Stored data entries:
- - -

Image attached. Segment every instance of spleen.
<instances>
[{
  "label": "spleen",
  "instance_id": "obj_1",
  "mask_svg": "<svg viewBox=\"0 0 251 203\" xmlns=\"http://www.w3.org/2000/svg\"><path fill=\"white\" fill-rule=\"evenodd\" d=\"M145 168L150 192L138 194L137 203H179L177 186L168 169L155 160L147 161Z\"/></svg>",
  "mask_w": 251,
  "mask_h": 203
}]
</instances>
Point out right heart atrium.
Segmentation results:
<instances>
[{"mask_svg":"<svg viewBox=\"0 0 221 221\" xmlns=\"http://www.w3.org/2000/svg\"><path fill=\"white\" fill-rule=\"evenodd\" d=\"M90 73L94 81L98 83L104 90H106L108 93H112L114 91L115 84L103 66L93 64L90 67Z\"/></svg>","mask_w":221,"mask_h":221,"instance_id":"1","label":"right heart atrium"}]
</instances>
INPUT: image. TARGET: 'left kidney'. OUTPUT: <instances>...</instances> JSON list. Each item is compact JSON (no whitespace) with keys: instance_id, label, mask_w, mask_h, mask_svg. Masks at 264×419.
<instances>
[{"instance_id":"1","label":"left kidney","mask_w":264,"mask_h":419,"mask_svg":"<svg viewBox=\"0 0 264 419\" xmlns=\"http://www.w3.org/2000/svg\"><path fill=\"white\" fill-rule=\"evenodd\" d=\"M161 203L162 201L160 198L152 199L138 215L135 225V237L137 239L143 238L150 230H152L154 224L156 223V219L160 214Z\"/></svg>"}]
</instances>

- - -

What is being asked: Transcribe exactly, and only, the lines from the one bearing "INPUT: image. TARGET: 'left" through the last line of the entries, counting both.

Solution to this exercise:
INPUT: image. TARGET: 'left kidney'. OUTPUT: <instances>...</instances> JSON list. Each item is compact JSON (no whitespace) with keys: instance_id, label, mask_w, mask_h, mask_svg. Masks at 264×419.
<instances>
[{"instance_id":"1","label":"left kidney","mask_w":264,"mask_h":419,"mask_svg":"<svg viewBox=\"0 0 264 419\" xmlns=\"http://www.w3.org/2000/svg\"><path fill=\"white\" fill-rule=\"evenodd\" d=\"M161 203L162 201L160 198L152 199L138 215L135 225V237L137 239L143 238L150 230H152L154 224L156 223V219L160 214Z\"/></svg>"}]
</instances>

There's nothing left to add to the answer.